With the Texas Data Privacy and Security Act (TDPSA) on the verge of taking effect on July 1, 2024, the State’s Attorney General, Ken Paxton, recently launched an initiative for “aggressive enforcement of Texas privacy laws.” As part of the initiative, Paxton has established a team that will focus on the enforcement of Texas’ privacy protection laws, including the TDPSA, along with federal laws like the Children’s Online Privacy Protection Act (COPPA).
Unlike most of the 15 plus states with comprehensive privacy laws that exclude from their scope organizations that do not meet significant data volume thresholds (e.g., processing data related to at least 100,000 state residents), the TDPSA, with limited exceptions, applies to any organization that conducts business in the state of Texas or produces a product or service consumed by Texas residents. In contrast to the California Consumer Privacy Act (CCPA), the TDPSA excludes Human Resources and Business to Business data. But aside from this exclusion, if an organization processes the personal data of consumers residing in Texas, there is a good chance it will be in scope.

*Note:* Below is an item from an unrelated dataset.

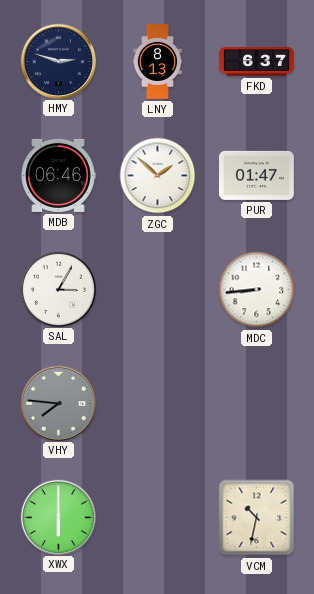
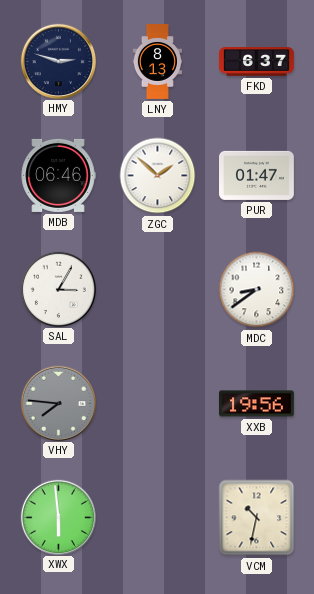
MDC: 8:44 -> 8:39
XXB: none -> 19:56
XWX: 6:00 -> 5:59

Organizations that have programs in place to comply with the CCPA will have a head start toward compliance with the TDPSA. That said, there are aspects of the TDPSA that differ from or go beyond the CCPA. For instance, the TDPSA requires:
- the inclusion of specific privacy policy disclosures related to the sale of biometric or sensitive personal data;
- the collection of consent before processing personal data for previously undisclosed purposes or processing sensitive personal data;
- data protection assessments in connection with processing sensitive personal data, selling personal data, or using it for targeted advertising;
- the inclusion of specific provisions in vendor agreements; and
- a mechanism for consumers to appeal the denial of their requests to exercise their TDPSA rights.